Study material:
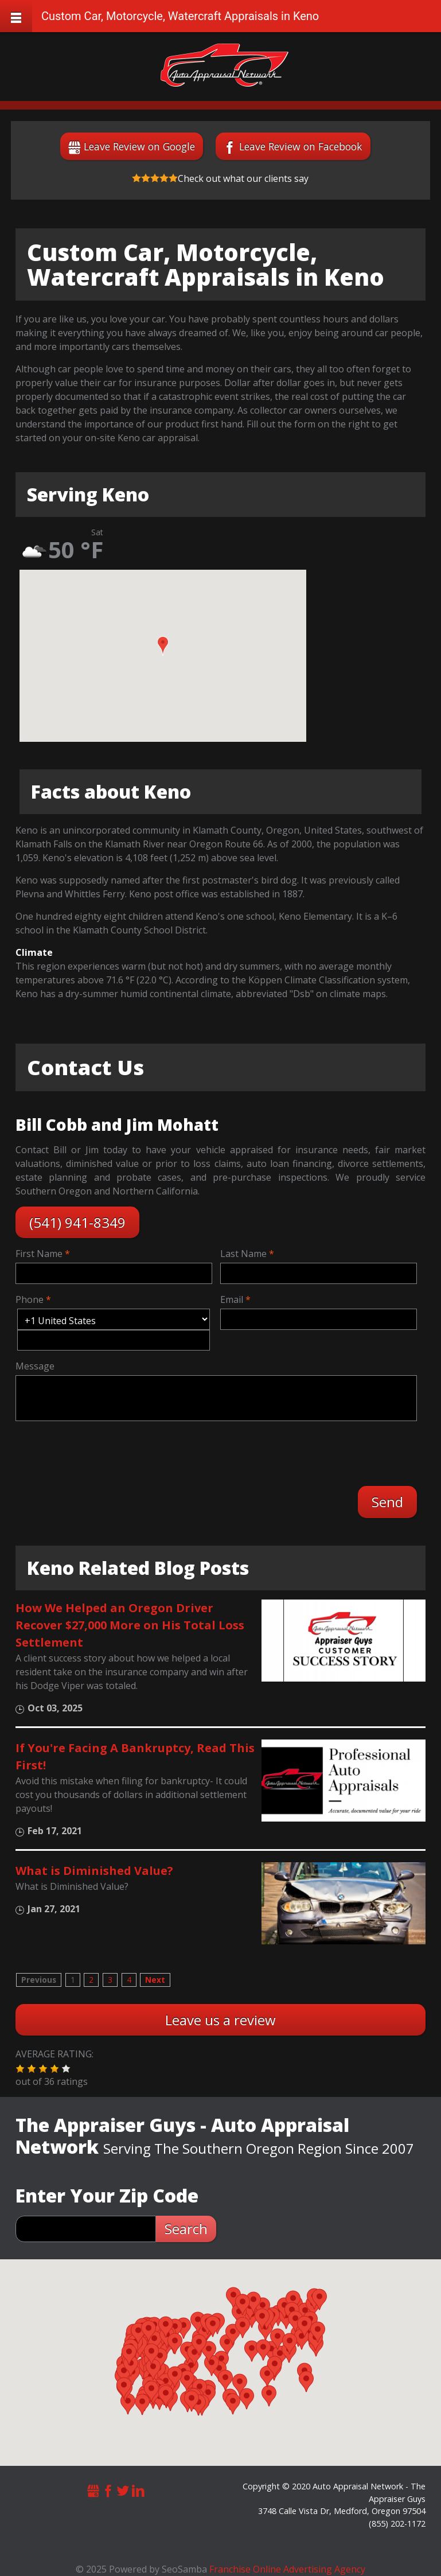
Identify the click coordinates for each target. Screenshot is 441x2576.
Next (155, 1979)
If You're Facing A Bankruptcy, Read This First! (135, 1756)
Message (34, 1366)
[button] (163, 646)
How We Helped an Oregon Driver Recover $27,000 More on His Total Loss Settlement (129, 1625)
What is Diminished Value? (94, 1870)
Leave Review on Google (139, 146)
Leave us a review (220, 2019)
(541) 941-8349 (77, 1222)
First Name (39, 1253)
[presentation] (119, 1452)
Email (231, 1299)
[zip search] (85, 2229)
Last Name (243, 1253)
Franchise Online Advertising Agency (287, 2569)
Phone (29, 1299)
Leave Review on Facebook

Your goal:
Write down only the closing run of lines: the one containing "First Name (39, 1253)" and every line after it to the end of the entries, exactly.

Answer section:
First Name (39, 1253)
[presentation] (119, 1452)
Email (231, 1299)
[zip search] (85, 2229)
Last Name (243, 1253)
Franchise Online Advertising Agency (287, 2569)
Phone (29, 1299)
Leave Review on Facebook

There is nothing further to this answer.